Eva Kraus

„Leihgaben gestalten sich immer schwieriger“

Die Museen bleiben wegen der Corona-Maßnahmen weiterhin geschlossen. Ein Gespräch mit Eva Kraus, Intendantin der Bonner Bundeskunsthalle, über Ausstellungsplanungen, die Rolle der Galerien und langfristige Folgen der Pandemie

Von Simone Sondermann
26.11.2020

Frau Dr. Kraus, Sie haben im August 2020 Ihr Amt als Intendantin der Bundeskunsthalle angetreten, da hatten die Museen wegen der Corona-Krise schon schwierige Monate hinter sich. Wie haben Sie Ihr Haus vorgefunden?
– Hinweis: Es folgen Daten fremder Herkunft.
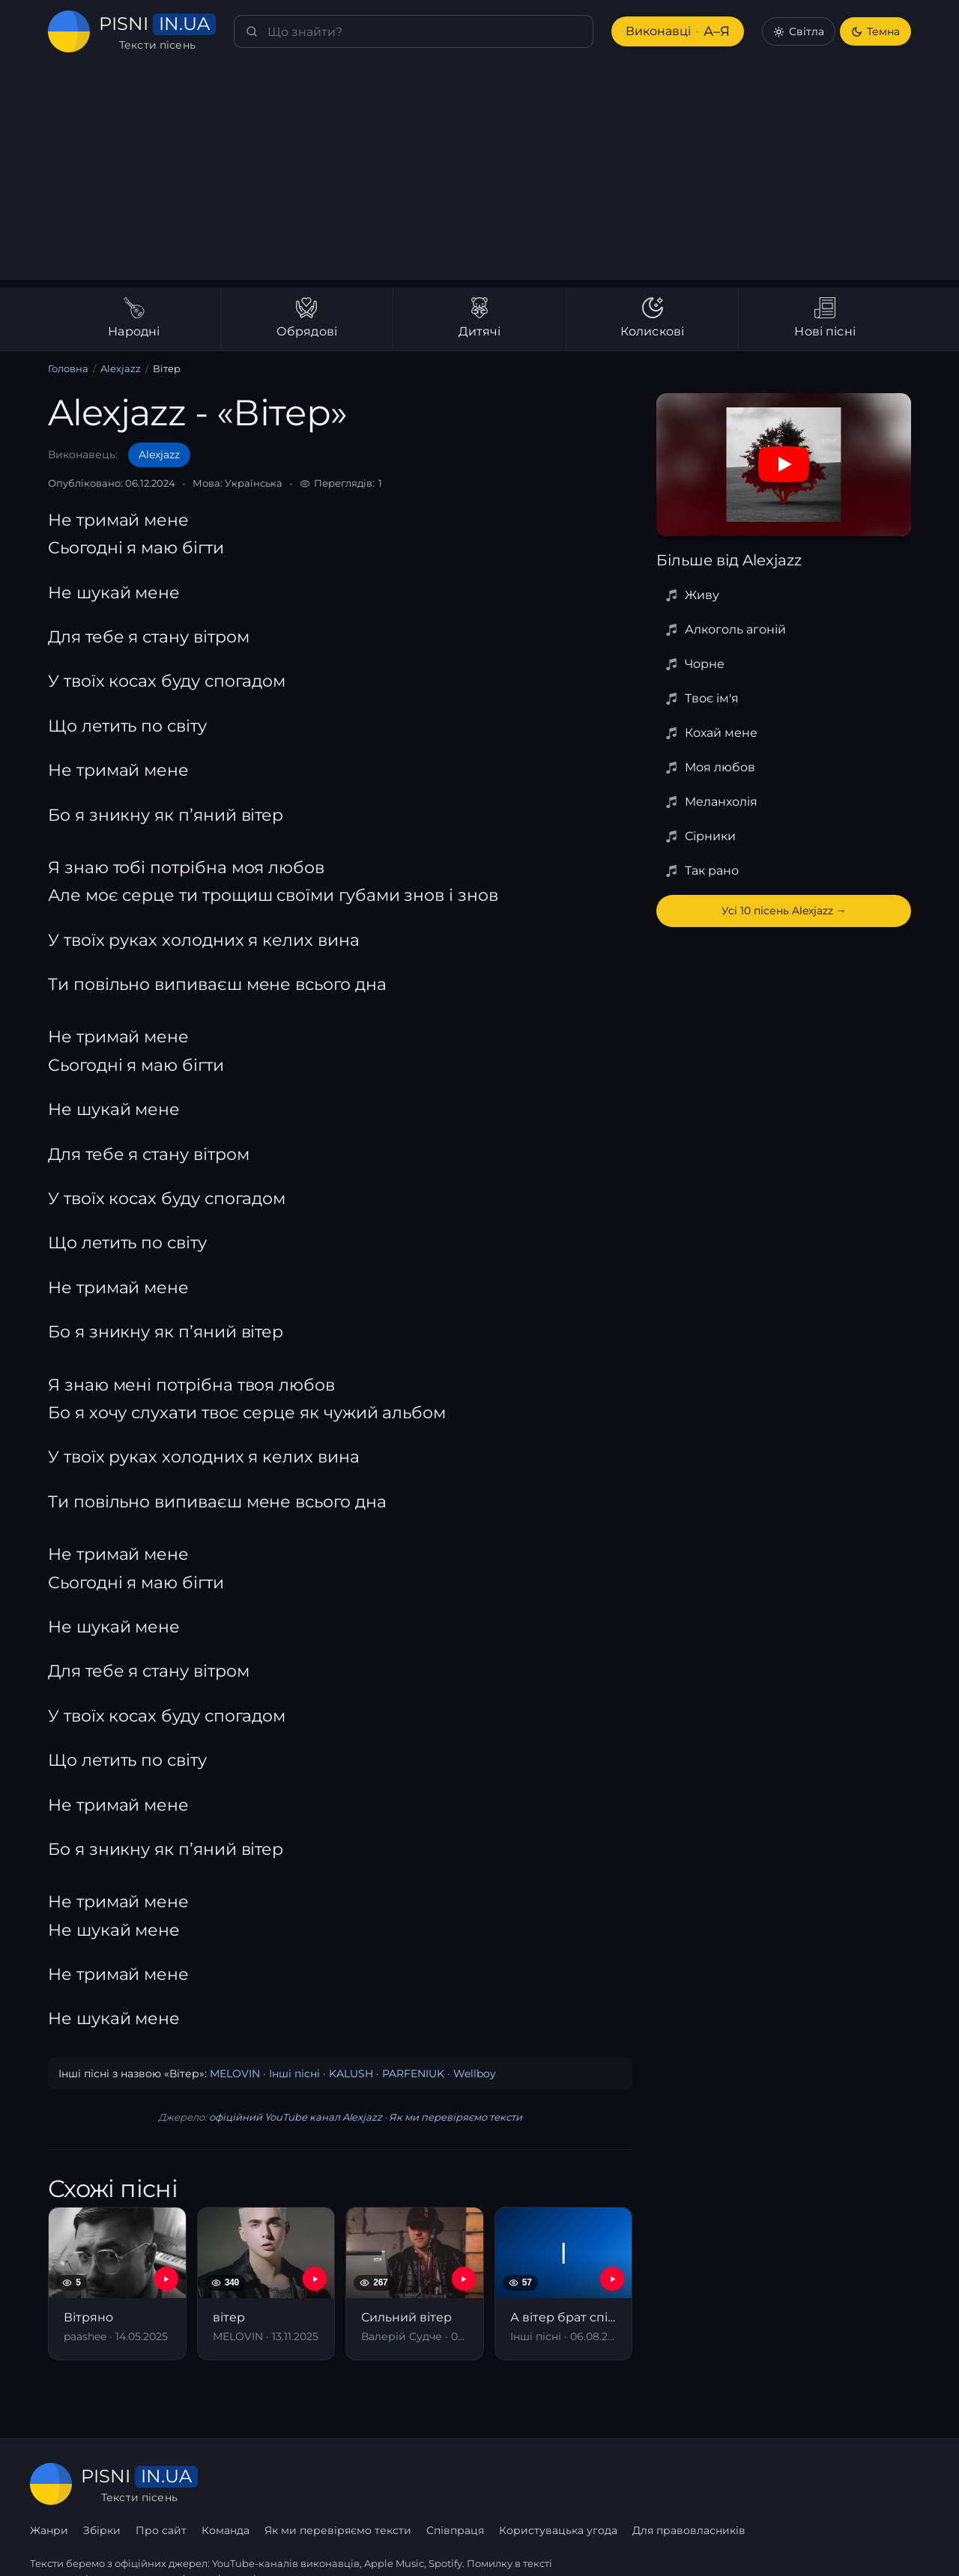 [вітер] (266, 2284)
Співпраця (639, 2484)
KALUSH (339, 2074)
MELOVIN (230, 2074)
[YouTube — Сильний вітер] (464, 2279)
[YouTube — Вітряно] (166, 2279)
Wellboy (447, 2074)
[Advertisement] (479, 175)
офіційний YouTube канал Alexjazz (295, 2117)
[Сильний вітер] (414, 2284)
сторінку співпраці (209, 2545)
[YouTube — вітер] (315, 2279)
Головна (68, 368)
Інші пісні (286, 2074)
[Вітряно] (117, 2284)
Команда (411, 2484)
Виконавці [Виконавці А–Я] (676, 32)
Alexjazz (119, 368)
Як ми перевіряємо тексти (451, 2117)
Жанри (235, 2484)
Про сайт (346, 2484)
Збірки (287, 2484)
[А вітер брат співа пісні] (563, 2284)
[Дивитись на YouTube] (783, 464)
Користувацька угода (742, 2484)
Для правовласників (873, 2484)
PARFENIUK (394, 2074)
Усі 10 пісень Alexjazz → (784, 911)
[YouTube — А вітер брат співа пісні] (612, 2279)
Parallel zu meinen letzten Aufgaben für das Jubiläum 2020*20 im Neuen Museum Nürnberg habe ich interimistisch schon seit Anfang 2020 mit den Kuratorinnen in Bonn das künstlerische Programm weiter konzipiert und dadurch auch schon vor dem August den ersten Lockdown der Bundeskunsthalle sehr nah miterlebt. Alle waren in Alarmbereitschaft, aber mit diesem hoch professionellen, wunderbaren Team haben wir gemeinsam, mit vereinten Kräften versucht, so gut es eben ging, schnell umzuplanen.

Wie wirkt sich die Corona-Krise auf Ihre Ausstellungsplanungen aus?

Bis auf die grandiose Beethoven-Ausstellung, die wir leider vorzeitig schließen mussten, konnten die Ausstellungen „State of the Arts“ und „Doppelleben“ im Frühsommer fast pünktlich öffnen, „Wir Kapitalisten!“ ist sogar noch verlängert worden. Leider musste aufgrund der sehr schwierigen und noch immer angespannten Situation in Israel und anderen Ländern eine von langer Hand geplante Ausstellung, ein Porträt zur heiligen Stadt Jerusalem, in diesem Winter ausfallen. Ein weitere internationales Kooperationsporjekt mit Japan ist höchst diffizil – und doch sind wir bester Hoffnung, dass meine „Antritts-Ausstellung“ Dress Code. Das Spiel mit der Mode, die ins kommende Frühjahr verschoben wurde, Ende März 2021 eröffnen kann.

Beobachten Sie eine Regionalisierung der Museen?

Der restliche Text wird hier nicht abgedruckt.